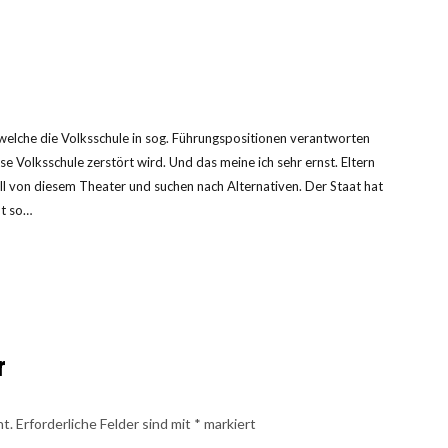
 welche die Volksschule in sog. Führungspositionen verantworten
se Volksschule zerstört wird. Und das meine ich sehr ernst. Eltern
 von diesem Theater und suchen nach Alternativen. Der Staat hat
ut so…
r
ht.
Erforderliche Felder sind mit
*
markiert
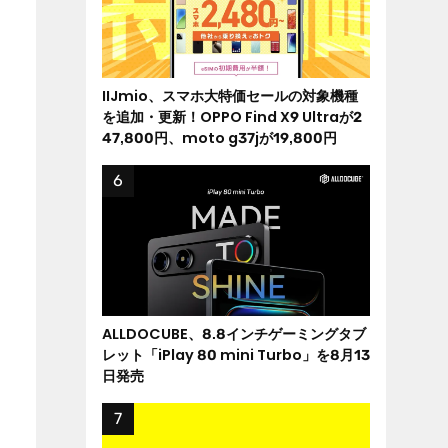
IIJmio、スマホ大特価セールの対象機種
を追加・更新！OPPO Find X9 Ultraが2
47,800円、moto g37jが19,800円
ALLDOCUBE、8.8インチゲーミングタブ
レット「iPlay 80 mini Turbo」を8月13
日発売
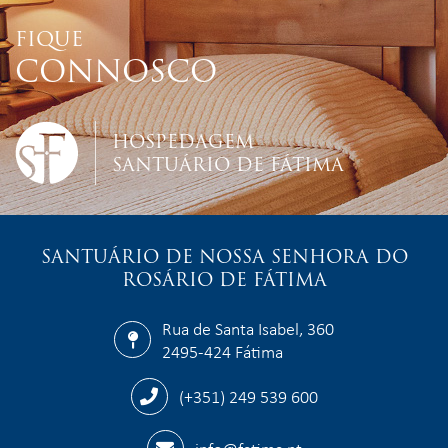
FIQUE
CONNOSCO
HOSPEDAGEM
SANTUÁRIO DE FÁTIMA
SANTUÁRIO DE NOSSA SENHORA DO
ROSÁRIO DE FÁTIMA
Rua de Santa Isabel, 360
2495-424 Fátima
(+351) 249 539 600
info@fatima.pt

▶ WORK INSTRUCTION: Copy out the data verbatim, with no pictures.

▶ FINISHED TASK:
 welche die Volksschule in sog. Führungspositionen verantworten
se Volksschule zerstört wird. Und das meine ich sehr ernst. Eltern
 von diesem Theater und suchen nach Alternativen. Der Staat hat
ut so…
r
ht.
Erforderliche Felder sind mit
*
markiert
IIJmio、スマホ大特価セールの対象機種
を追加・更新！OPPO Find X9 Ultraが2
47,800円、moto g37jが19,800円
ALLDOCUBE、8.8インチゲーミングタブ
レット「iPlay 80 mini Turbo」を8月13
日発売
FIQUE
CONNOSCO
HOSPEDAGEM
SANTUÁRIO DE FÁTIMA
SANTUÁRIO DE NOSSA SENHORA DO
ROSÁRIO DE FÁTIMA
Rua de Santa Isabel, 360
2495-424 Fátima
(+351) 249 539 600
info@fatima.pt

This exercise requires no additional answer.